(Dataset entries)
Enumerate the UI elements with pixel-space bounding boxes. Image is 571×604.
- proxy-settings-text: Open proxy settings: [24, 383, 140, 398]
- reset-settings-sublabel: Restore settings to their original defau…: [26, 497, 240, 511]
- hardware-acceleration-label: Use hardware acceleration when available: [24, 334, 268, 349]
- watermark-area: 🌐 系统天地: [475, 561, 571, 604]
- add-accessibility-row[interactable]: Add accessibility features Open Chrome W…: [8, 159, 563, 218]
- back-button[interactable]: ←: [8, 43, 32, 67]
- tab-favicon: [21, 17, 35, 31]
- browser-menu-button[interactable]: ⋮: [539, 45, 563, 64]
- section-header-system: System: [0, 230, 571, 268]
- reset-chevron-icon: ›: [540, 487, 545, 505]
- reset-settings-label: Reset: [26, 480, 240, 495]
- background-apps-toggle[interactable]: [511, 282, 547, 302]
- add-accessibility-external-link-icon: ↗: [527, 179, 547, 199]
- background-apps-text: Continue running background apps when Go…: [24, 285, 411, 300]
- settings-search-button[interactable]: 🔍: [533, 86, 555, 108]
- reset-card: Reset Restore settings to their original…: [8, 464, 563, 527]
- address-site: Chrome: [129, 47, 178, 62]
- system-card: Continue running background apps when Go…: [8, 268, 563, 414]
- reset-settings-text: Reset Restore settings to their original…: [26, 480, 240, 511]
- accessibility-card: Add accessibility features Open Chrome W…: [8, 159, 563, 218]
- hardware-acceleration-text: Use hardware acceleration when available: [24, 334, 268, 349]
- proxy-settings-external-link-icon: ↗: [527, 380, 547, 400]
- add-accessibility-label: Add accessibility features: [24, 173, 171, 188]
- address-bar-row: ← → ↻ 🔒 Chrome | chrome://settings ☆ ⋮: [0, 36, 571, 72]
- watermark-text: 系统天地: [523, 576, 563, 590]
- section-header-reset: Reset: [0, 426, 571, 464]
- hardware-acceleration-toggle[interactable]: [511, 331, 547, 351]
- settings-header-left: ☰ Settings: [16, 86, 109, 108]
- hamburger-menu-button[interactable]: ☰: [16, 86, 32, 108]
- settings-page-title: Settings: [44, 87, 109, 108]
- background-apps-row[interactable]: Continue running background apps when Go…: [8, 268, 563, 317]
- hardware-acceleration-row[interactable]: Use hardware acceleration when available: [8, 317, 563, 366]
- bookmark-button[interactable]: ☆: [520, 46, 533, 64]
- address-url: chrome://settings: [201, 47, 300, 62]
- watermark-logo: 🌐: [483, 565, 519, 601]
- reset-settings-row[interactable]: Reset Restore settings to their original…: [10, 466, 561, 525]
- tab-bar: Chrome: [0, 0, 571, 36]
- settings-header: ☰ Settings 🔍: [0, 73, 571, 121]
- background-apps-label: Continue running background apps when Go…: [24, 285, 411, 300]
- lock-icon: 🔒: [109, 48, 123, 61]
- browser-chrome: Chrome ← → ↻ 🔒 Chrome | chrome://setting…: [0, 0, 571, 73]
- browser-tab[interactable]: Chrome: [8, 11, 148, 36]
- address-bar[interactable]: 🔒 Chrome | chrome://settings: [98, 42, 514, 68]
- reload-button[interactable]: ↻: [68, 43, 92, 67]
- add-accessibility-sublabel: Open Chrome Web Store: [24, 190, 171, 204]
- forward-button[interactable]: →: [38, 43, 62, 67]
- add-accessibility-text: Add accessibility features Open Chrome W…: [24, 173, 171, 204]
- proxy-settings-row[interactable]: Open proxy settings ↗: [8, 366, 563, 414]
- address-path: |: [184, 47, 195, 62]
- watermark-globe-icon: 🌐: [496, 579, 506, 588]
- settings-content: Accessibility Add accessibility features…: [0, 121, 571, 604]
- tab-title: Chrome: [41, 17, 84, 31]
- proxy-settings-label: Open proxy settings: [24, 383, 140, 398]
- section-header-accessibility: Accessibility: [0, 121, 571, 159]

TRY IT => Output each record above exactly, omitting nothing.

RESULT FOR THIS TASK =>
Enumerate the UI elements with pixel-space bounding boxes. Image is 571×604.
- proxy-settings-text: Open proxy settings: [24, 383, 140, 398]
- reset-settings-sublabel: Restore settings to their original defau…: [26, 497, 240, 511]
- hardware-acceleration-label: Use hardware acceleration when available: [24, 334, 268, 349]
- watermark-area: 🌐 系统天地: [475, 561, 571, 604]
- add-accessibility-row[interactable]: Add accessibility features Open Chrome W…: [8, 159, 563, 218]
- back-button[interactable]: ←: [8, 43, 32, 67]
- tab-favicon: [21, 17, 35, 31]
- browser-menu-button[interactable]: ⋮: [539, 45, 563, 64]
- section-header-system: System: [0, 230, 571, 268]
- reset-chevron-icon: ›: [540, 487, 545, 505]
- reset-settings-label: Reset: [26, 480, 240, 495]
- background-apps-toggle[interactable]: [511, 282, 547, 302]
- add-accessibility-external-link-icon: ↗: [527, 179, 547, 199]
- background-apps-text: Continue running background apps when Go…: [24, 285, 411, 300]
- settings-search-button[interactable]: 🔍: [533, 86, 555, 108]
- reset-card: Reset Restore settings to their original…: [8, 464, 563, 527]
- address-site: Chrome: [129, 47, 178, 62]
- system-card: Continue running background apps when Go…: [8, 268, 563, 414]
- reset-settings-text: Reset Restore settings to their original…: [26, 480, 240, 511]
- accessibility-card: Add accessibility features Open Chrome W…: [8, 159, 563, 218]
- hardware-acceleration-text: Use hardware acceleration when available: [24, 334, 268, 349]
- proxy-settings-external-link-icon: ↗: [527, 380, 547, 400]
- add-accessibility-label: Add accessibility features: [24, 173, 171, 188]
- address-bar-row: ← → ↻ 🔒 Chrome | chrome://settings ☆ ⋮: [0, 36, 571, 72]
- watermark-text: 系统天地: [523, 576, 563, 590]
- section-header-reset: Reset: [0, 426, 571, 464]
- hardware-acceleration-toggle[interactable]: [511, 331, 547, 351]
- settings-header-left: ☰ Settings: [16, 86, 109, 108]
- hamburger-menu-button[interactable]: ☰: [16, 86, 32, 108]
- settings-page-title: Settings: [44, 87, 109, 108]
- background-apps-row[interactable]: Continue running background apps when Go…: [8, 268, 563, 317]
- hardware-acceleration-row[interactable]: Use hardware acceleration when available: [8, 317, 563, 366]
- bookmark-button[interactable]: ☆: [520, 46, 533, 64]
- address-url: chrome://settings: [201, 47, 300, 62]
- watermark-logo: 🌐: [483, 565, 519, 601]
- reset-settings-row[interactable]: Reset Restore settings to their original…: [10, 466, 561, 525]
- tab-bar: Chrome: [0, 0, 571, 36]
- settings-header: ☰ Settings 🔍: [0, 73, 571, 121]
- background-apps-label: Continue running background apps when Go…: [24, 285, 411, 300]
- lock-icon: 🔒: [109, 48, 123, 61]
- browser-chrome: Chrome ← → ↻ 🔒 Chrome | chrome://setting…: [0, 0, 571, 73]
- browser-tab[interactable]: Chrome: [8, 11, 148, 36]
- address-bar[interactable]: 🔒 Chrome | chrome://settings: [98, 42, 514, 68]
- reload-button[interactable]: ↻: [68, 43, 92, 67]
- add-accessibility-sublabel: Open Chrome Web Store: [24, 190, 171, 204]
- forward-button[interactable]: →: [38, 43, 62, 67]
- add-accessibility-text: Add accessibility features Open Chrome W…: [24, 173, 171, 204]
- proxy-settings-row[interactable]: Open proxy settings ↗: [8, 366, 563, 414]
- address-path: |: [184, 47, 195, 62]
- watermark-globe-icon: 🌐: [496, 579, 506, 588]
- settings-content: Accessibility Add accessibility features…: [0, 121, 571, 604]
- tab-title: Chrome: [41, 17, 84, 31]
- proxy-settings-label: Open proxy settings: [24, 383, 140, 398]
- section-header-accessibility: Accessibility: [0, 121, 571, 159]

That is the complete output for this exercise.